Unter welcher Lizenz stehen und wem gehören die Inhalte?
- steht jedem frei inhalte unter eigener lizenz zu veröffentlichen, entscheidung für gemeinsame offene lizenz kann durch community getroffen werden … Wie werden solche Entscheidungen getroffen, wie bindend sind sie? * Vorbereitung oder Ad-hoc-Entscheidung (insbesondere wenn kein Einspruch) direkt vor Ort, z. B. auf Community-Seite, Ankündigung bei größeren Sachen via Mailingliste, Entscheidungen jederzeit dispositiv (Annahme einer Diskussion liegt aber ebenfalls in den Händen der Community); bei Dissens zu strategischen Fragen versuchen brauchbare Kompromisse zu finden ansonsten einfache Mehrheit, bei Veto-Drohungen ggf. zweite Abstimmung; jeder kann Community jederzeit verlassen und seine Inhalte frei in anderen Projekten verwenden (sowieso durch Urheberrecht abgedeckt), was quasi einem „ultimativem Vetorecht“ entspricht.
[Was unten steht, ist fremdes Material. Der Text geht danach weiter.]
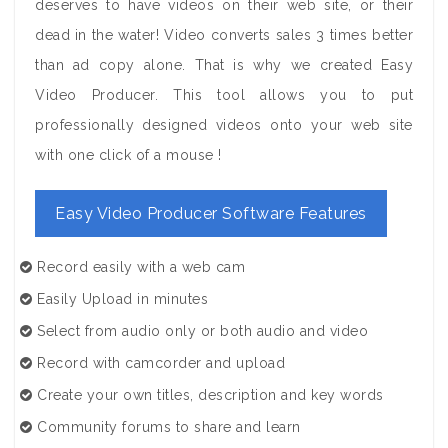
deserves to have videos on their web site, or their
dead in the water! Video converts sales 3 times better
than ad copy alone. That is why we created Easy
Video Producer. This tool allows you to put
professionally designed videos onto your web site
with one click of a mouse !
Easy Video Producer Software Features
Record easily with a web cam
Easily Upload in minutes
Select from audio only or both audio and video
Record with camcorder and upload
Create your own titles, description and key words
Community forums to share and learn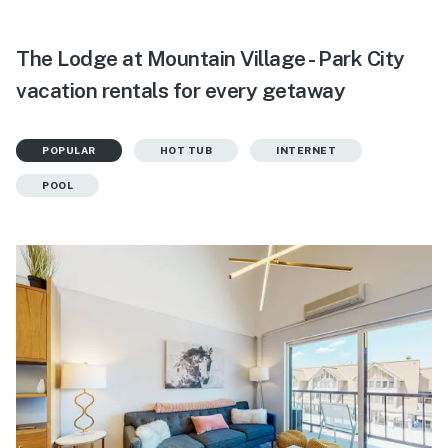
The Lodge at Mountain Village - Park City
vacation rentals for every getaway
POPULAR
HOT TUB
INTERNET
POOL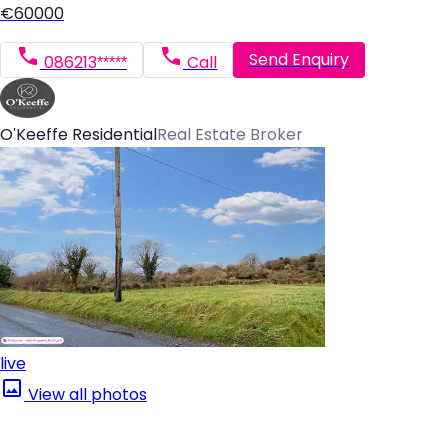
€60000
Send Enquiry
086213*****
Call
O'Keeffe Residential
Real Estate Broker
live
View all photos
Wie kann ich mich registrieren? * Unter http://wiki.lib24.de/start?do=register gibt es ein Formular zur Registrierung. Wir schalten die entsprechenden Rechte dann frei. Jetzt habe ich mich angemeldet – und nun? * Ein guter Einstieg ins Wiki wäre das Anlegen einer Benutzerseite mit der Auflistung der für dich interessantesten Themen.